**REQUIREMENT**
Among the entries that follow, find the lines containing the string "cookies" and copy them.

::: TASK INPUT

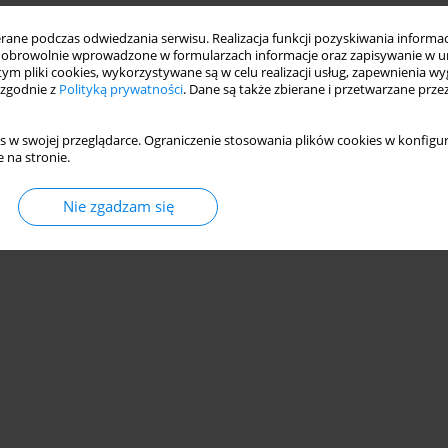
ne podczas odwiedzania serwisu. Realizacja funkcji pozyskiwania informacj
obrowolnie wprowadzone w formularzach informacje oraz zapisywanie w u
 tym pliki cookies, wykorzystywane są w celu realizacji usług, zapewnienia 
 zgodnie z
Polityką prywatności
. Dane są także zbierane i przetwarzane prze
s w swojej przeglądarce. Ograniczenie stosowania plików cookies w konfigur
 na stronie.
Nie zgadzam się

::::::
::: TASK INPUT

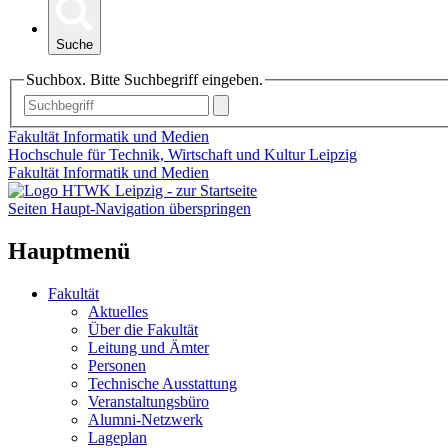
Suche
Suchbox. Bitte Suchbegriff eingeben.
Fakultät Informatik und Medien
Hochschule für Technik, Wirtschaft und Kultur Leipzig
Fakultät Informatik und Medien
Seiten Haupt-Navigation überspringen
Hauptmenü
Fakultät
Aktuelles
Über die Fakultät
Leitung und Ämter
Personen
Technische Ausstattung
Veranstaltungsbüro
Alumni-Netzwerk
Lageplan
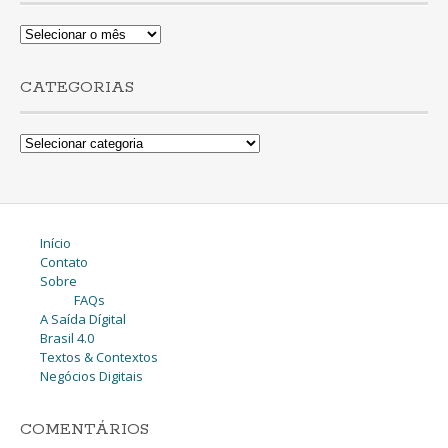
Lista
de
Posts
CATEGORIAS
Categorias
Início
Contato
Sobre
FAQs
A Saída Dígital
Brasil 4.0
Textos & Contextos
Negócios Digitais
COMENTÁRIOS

::::::
::: TASK INPUT

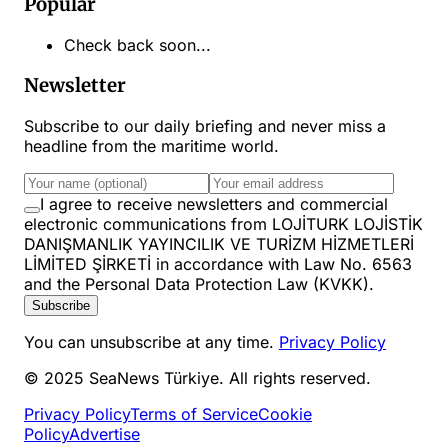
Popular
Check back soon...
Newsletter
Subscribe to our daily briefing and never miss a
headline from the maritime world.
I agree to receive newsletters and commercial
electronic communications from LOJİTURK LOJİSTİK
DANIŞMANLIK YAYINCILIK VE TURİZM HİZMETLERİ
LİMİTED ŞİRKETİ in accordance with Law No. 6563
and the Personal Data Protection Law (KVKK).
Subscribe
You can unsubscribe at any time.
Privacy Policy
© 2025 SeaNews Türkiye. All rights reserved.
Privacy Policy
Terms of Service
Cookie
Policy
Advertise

::::::

**RESULT OF THIS EXERCISE**
 tym pliki cookies, wykorzystywane są w celu realizacji usług, zapewnienia 
s w swojej przeglądarce. Ograniczenie stosowania plików cookies w konfigur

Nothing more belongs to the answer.